TASK STATEMENT: Only a number is required: the count of lines in the material below that contain "valfrie".

MATERIAL FOR THIS TASK:
=== Begin Enclosure ===

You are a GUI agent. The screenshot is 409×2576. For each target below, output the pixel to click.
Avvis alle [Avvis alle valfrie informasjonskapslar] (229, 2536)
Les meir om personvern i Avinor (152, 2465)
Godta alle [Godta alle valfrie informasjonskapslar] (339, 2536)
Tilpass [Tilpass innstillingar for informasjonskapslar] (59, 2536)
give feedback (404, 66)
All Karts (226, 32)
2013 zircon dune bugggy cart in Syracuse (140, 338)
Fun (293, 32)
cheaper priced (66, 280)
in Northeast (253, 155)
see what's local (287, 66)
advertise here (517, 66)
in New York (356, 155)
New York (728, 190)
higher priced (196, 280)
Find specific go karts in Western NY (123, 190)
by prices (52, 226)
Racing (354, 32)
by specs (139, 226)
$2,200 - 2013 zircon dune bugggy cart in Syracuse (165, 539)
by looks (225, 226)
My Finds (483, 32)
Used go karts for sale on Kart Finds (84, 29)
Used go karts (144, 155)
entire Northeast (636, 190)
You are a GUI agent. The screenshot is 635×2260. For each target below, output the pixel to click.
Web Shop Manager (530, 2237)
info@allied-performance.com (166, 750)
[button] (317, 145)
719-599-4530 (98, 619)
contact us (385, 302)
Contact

=== End Enclosure ===
=== Begin Enclosure ===

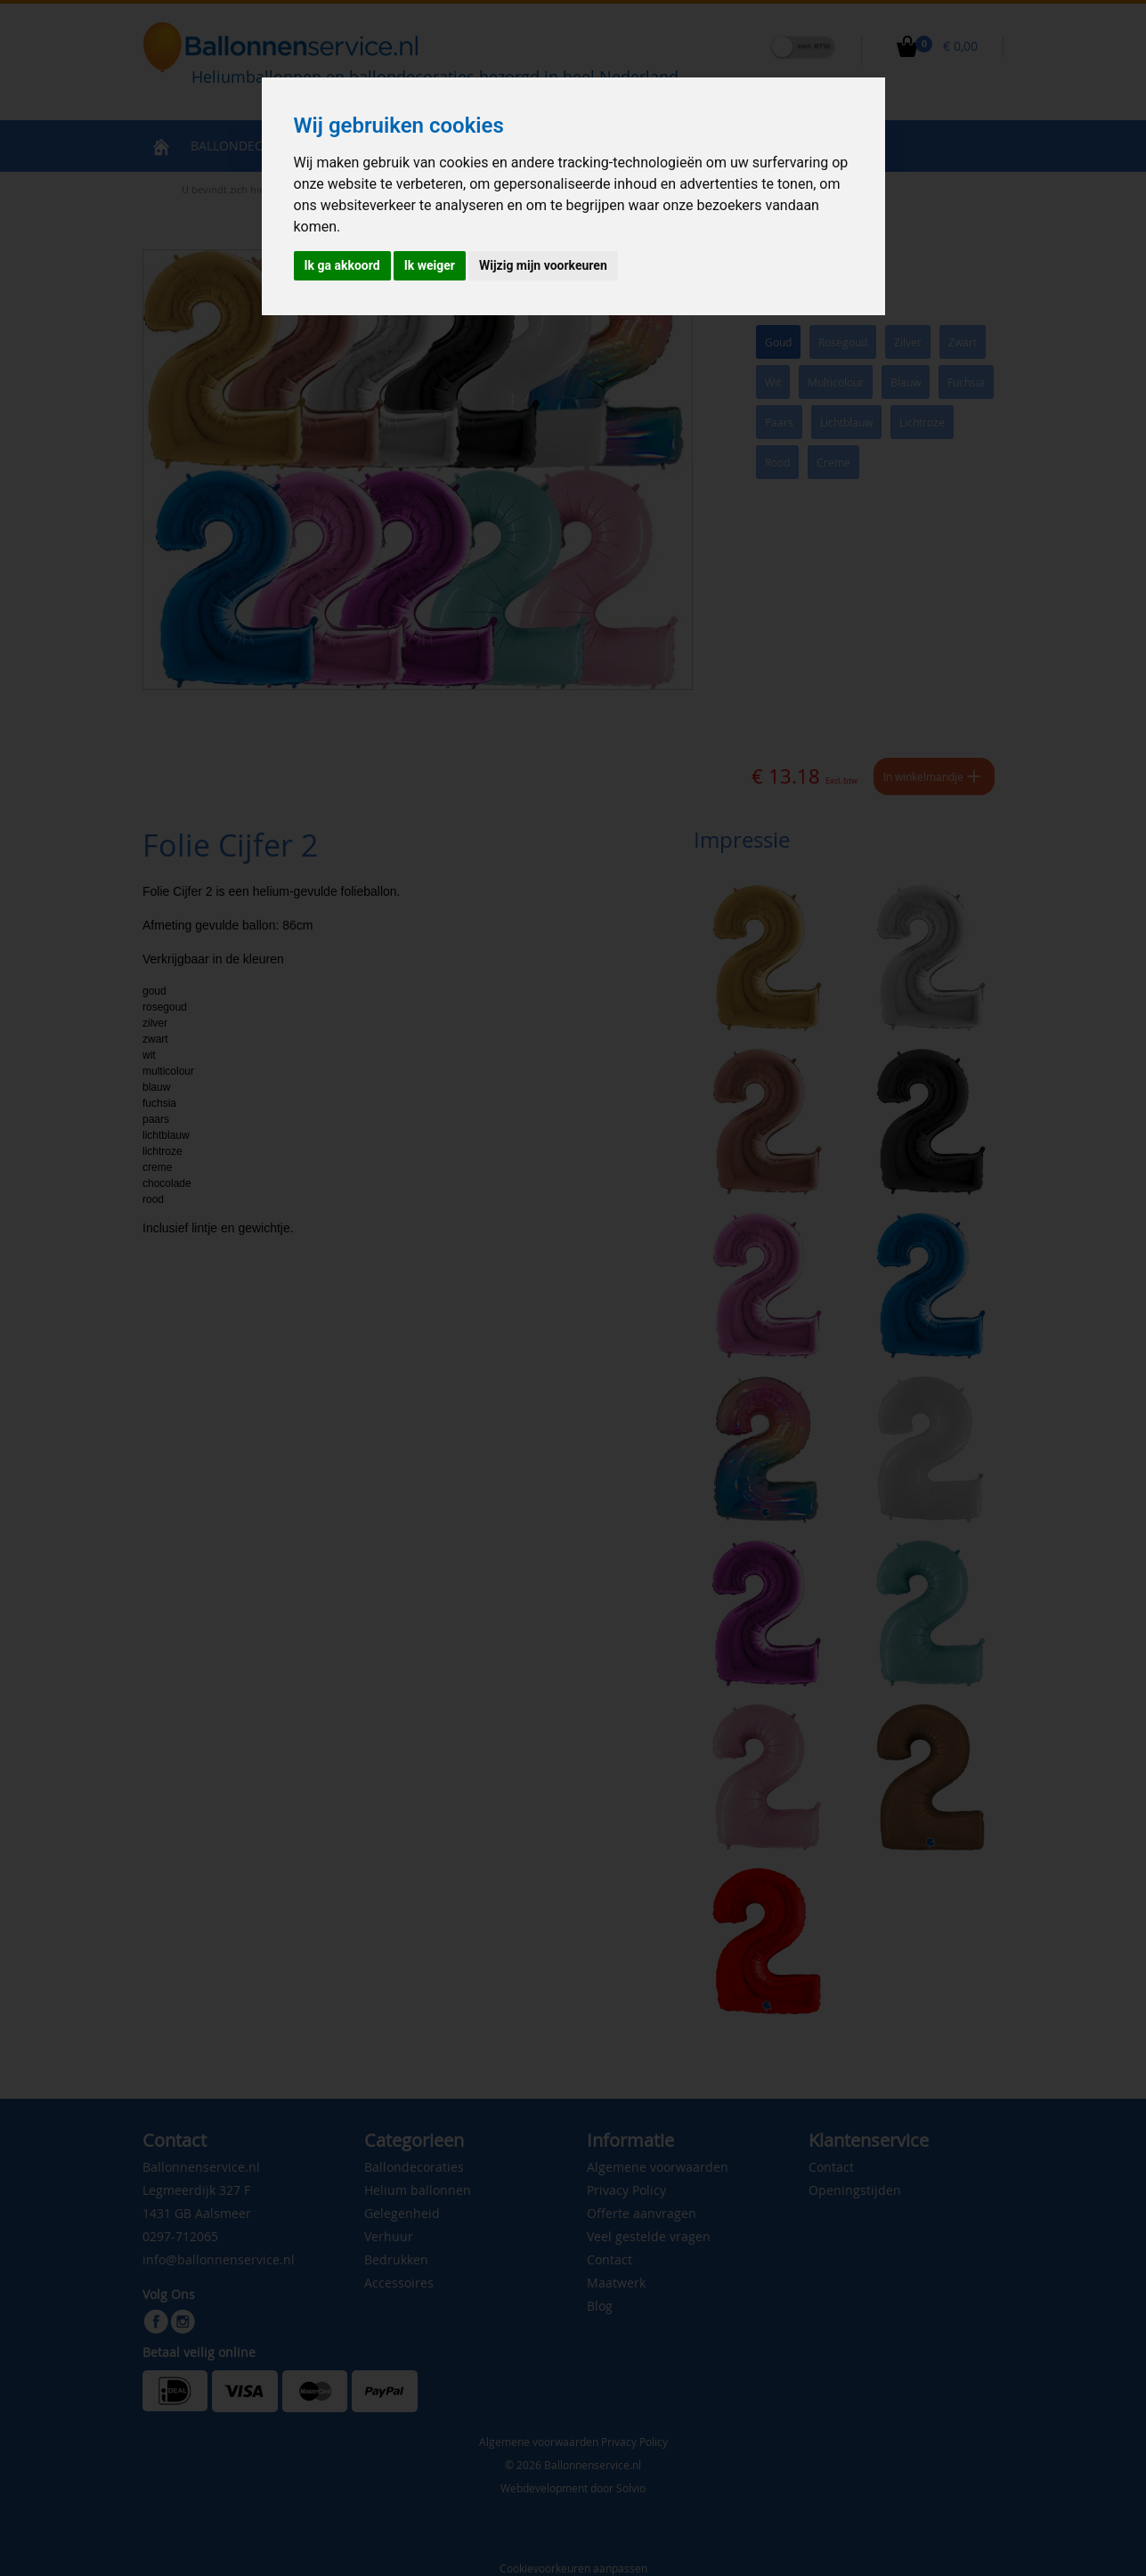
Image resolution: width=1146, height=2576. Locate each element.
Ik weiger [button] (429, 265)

=== End Enclosure ===

SOLUTION TO THIS EXERCISE: 2